Brent, whose Labour administration is generally rather low-profile – “managerial”, according to one dissatisfied member, normally portrayed as being on the right of the party – has completed its re-selections without turbulence, despite Momentum adherents reportedly bringing a sometimes strident presence to Brent Central CLP in particular.
Two reasons tend to be given for the resilience of councillors described as “moderate”, the word now seemingly used to encompass all shades of Labour opinion except Momentum’s.
One is that if, as a new member, you’ve got to know a councillor personally, maybe gone canvassing with them or been helped by them in some way, you are less likely to want them gone for not sharing all your views.
The other is that being a branch secretary or CLP officer is one thing, but being a councillor is a more demanding and more sobering one – the more you learn about the day-to-day demands of residents and the practical hard graft of local authority business, the more you appreciate that there’s more to politics than rhetoric.
In Southwark, whose history of ructions over housing and redevelopment policies offers parallels with what is unfolding in Haringey, the bulk of sitting councillors have come through re-selection, with just a few ward votes still to take place. Half a dozen Labour councillors are standing down and two were not re-selected. Both of these had won their seats at by elections, which can mean they are less well-established. Three newcomers are Momentum picks, but at least one of these is said to have a solid grip of how the council works, and isn’t yet advocating what an older hand describes as “daft ideas like burning through our reserves or taking stands on points of principle over issues we can’t win”.

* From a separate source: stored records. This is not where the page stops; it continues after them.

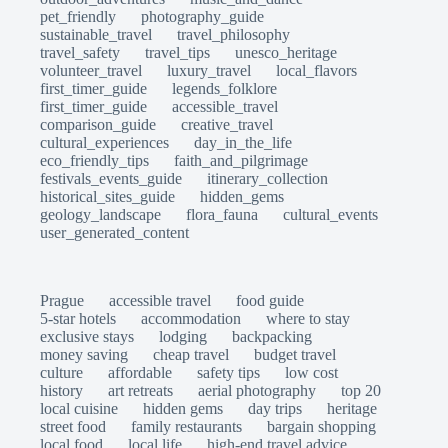
pet_friendly
photography_guide
sustainable_travel
travel_philosophy
travel_safety
travel_tips
unesco_heritage
volunteer_travel
luxury_travel
local_flavors
first_timer_guide
legends_folklore
first_timer_guide
accessible_travel
comparison_guide
creative_travel
cultural_experiences
day_in_the_life
eco_friendly_tips
faith_and_pilgrimage
festivals_events_guide
itinerary_collection
historical_sites_guide
hidden_gems
geology_landscape
flora_fauna
cultural_events
user_generated_content
Prague
accessible travel
food guide
5-star hotels
accommodation
where to stay
exclusive stays
lodging
backpacking
money saving
cheap travel
budget travel
culture
affordable
safety tips
low cost
history
art retreats
aerial photography
top 20
local cuisine
hidden gems
day trips
heritage
street food
family restaurants
bargain shopping
local food
local life
high-end travel advice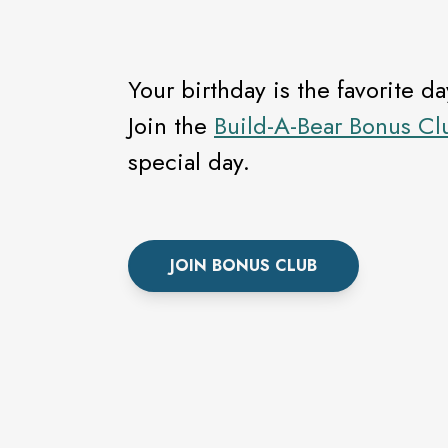
Your birthday is the favorite d
Join the
Build-A-Bear Bonus Cl
special day.
JOIN BONUS CLUB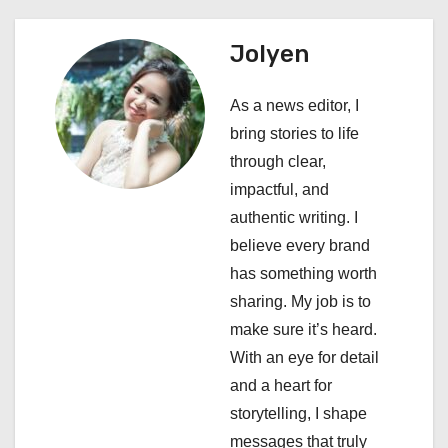
v
i
Jolyen
g
As a news editor, I
a
bring stories to life
through clear,
t
impactful, and
i
authentic writing. I
believe every brand
o
has something worth
n
sharing. My job is to
make sure it’s heard.
With an eye for detail
and a heart for
storytelling, I shape
messages that truly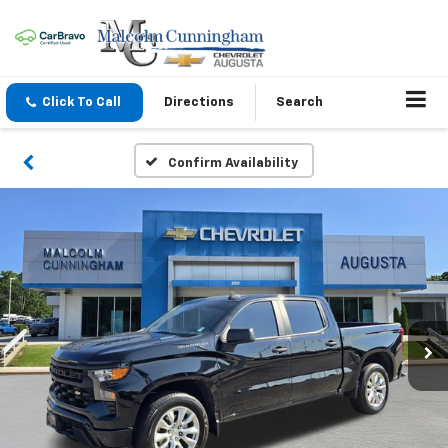
Click To Call
Directions
Search
Confirm Availability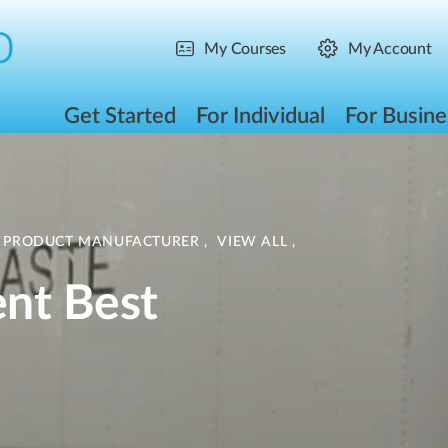
My Courses
My Account
Get Started
For Individual
For Busine
PRODUCT MANUFACTURER
,
VIEW ALL
,
nt Best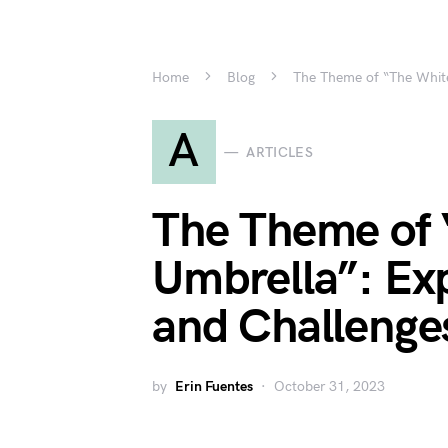
Home
Blog
The Theme of “The White
A
ARTICLES
The Theme of 
Umbrella”: Exp
and Challenge
by
Erin Fuentes
October 31, 2023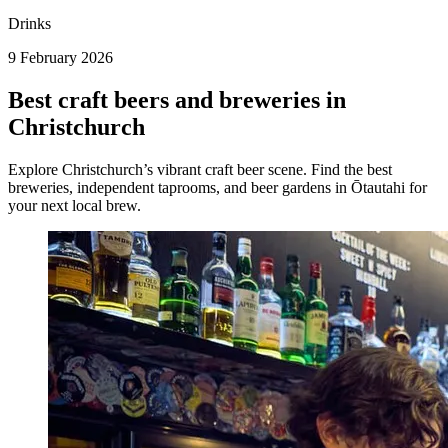
Drinks
9 February 2026
Best craft beers and breweries in
Christchurch
Explore Christchurch’s vibrant craft beer scene. Find the best
breweries, independent taprooms, and beer gardens in Ōtautahi for
your next local brew.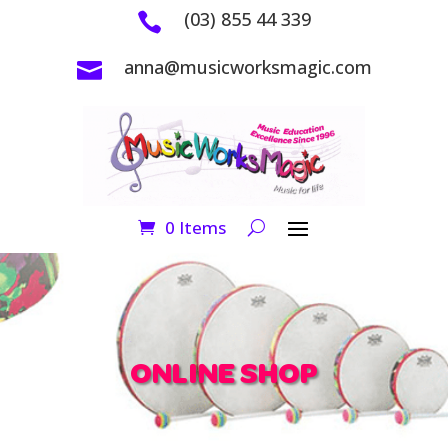
(03) 855 44 339

anna@musicworksmagic.com

0 Items
ONLINE SHOP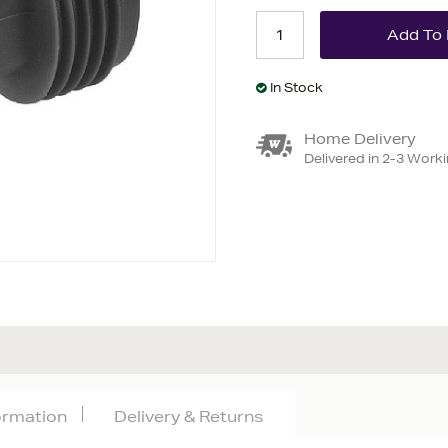
In Stock
Home Delivery
Delivered in 2-3 Work
formation
Delivery & Returns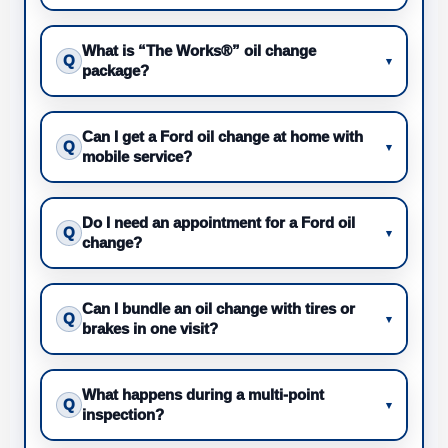
What is “The Works®” oil change
Q
▾
package?
Can I get a Ford oil change at home with
Q
▾
mobile service?
Do I need an appointment for a Ford oil
Q
▾
change?
Can I bundle an oil change with tires or
Q
▾
brakes in one visit?
What happens during a multi-point
Q
▾
inspection?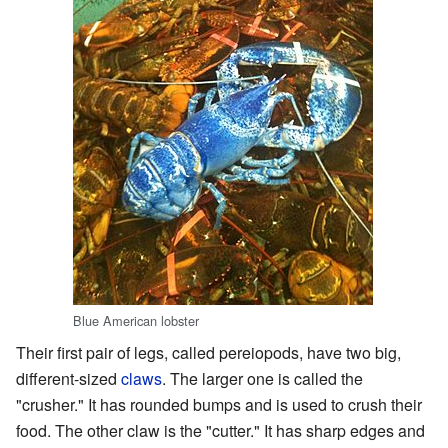
Blue American lobster
Their first pair of legs, called pereiopods, have two big,
different-sized
claws
. The larger one is called the
"crusher." It has rounded bumps and is used to crush their
food. The other claw is the "cutter." It has sharp edges and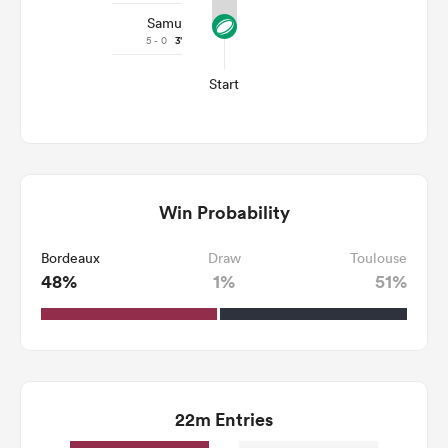
Samu
5 - 0
3'
Start
Win Probability
Bordeaux
Draw
Toulouse
48%
1%
51%
22m Entries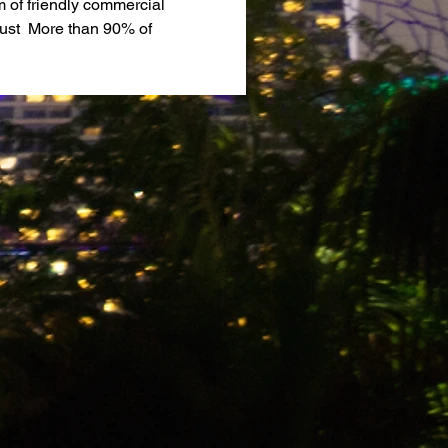
of friendly commercial 
ust  More than 90% of 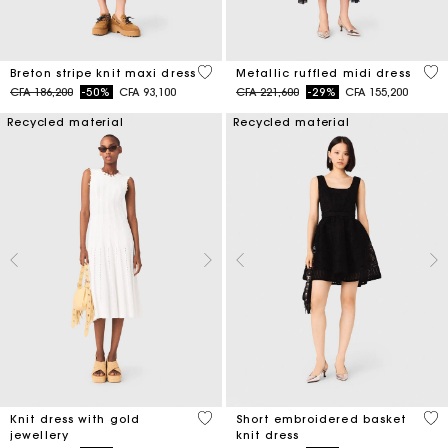
4,2 out of 5 Customer Rating
4 o
Breton stripe knit maxi dress
Metallic ruffled midi dress
Price reduced from
to
Price reduced from
to
CFA 186,200
-50%
CFA 93,100
CFA 221,600
-29%
CFA 155,200
Recycled material
Recycled material
3,4 out of 5 Customer Rating
4,6
Knit dress with gold
Short embroidered basket
jewellery
knit dress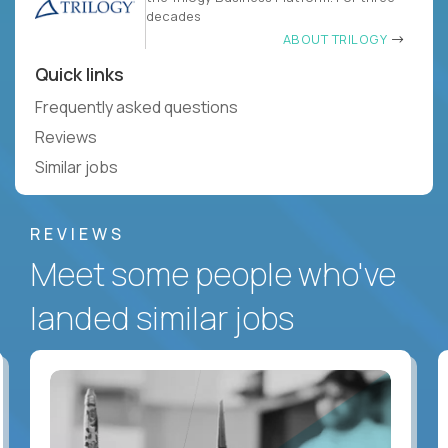
decades
ABOUT TRILOGY
Quick links
Frequently asked questions
Reviews
Similar jobs
REVIEWS
Meet some people who've
landed similar jobs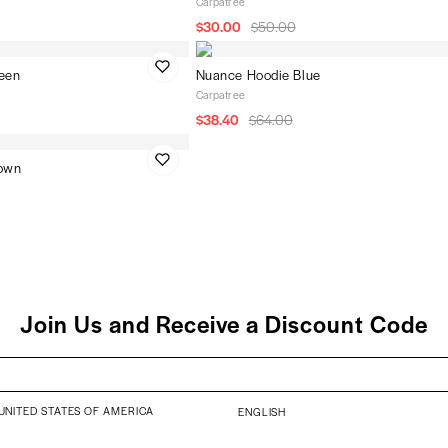
Carpatree
$30.00
$50.00
een
Nuance Hoodie Blue
Carpatree
$38.40
$64.00
rown
Join Us and Receive a Discount Code
UNITED STATES OF AMERICA
ENGLISH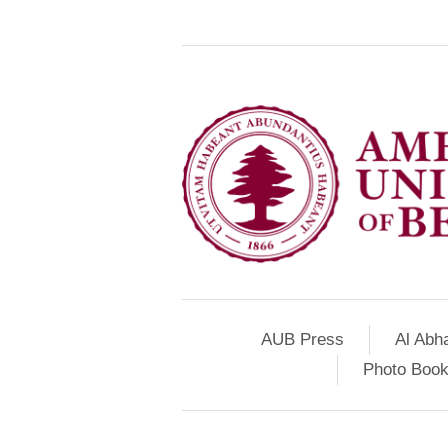
AUB Press
Al Abh
Photo Book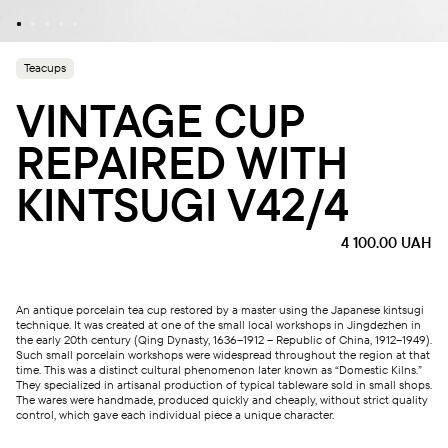
Teacups
VINTAGE CUP
REPAIRED WITH
KINTSUGI V42/4
4 100.00
UAH
An antique porcelain tea cup restored by a master using the Japanese kintsugi
technique. It was created at one of the small local workshops in Jingdezhen in
the early 20th century (Qing Dynasty, 1636–1912 – Republic of China, 1912–1949).
Such small porcelain workshops were widespread throughout the region at that
time. This was a distinct cultural phenomenon later known as “Domestic Kilns.”
They specialized in artisanal production of typical tableware sold in small shops.
The wares were handmade, produced quickly and cheaply, without strict quality
control, which gave each individual piece a unique character.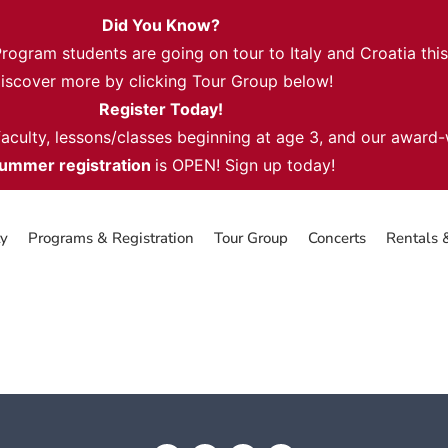
Did You Know?
gram students are going on tour to Italy and Croatia thi
iscover more by clicking Tour Group below!
Register Today!
 faculty, lessons/classes beginning at age 3, and our award
ummer registration
is OPEN! Sign up today!
ty
Programs & Registration
Tour Group
Concerts
Rentals 
 Class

Let that be a lesson to us all about glib left-right stereotyping, negative or otherwise. But does the above suggest there will be a large and possibly transformative influx of Corbynite councillors into Labour-run Town Halls across the capital next spring? Not really. And yet, who can be sure what might occur? I asked one adjacent source to tip a winner of the Lewisham mayoral candidate selection race, which is about to end. “From what I hear, Paul Bell is the one to beat,” came the reply. Councillor Bell has the backing of Momentum. The result will be announced on Wednesday.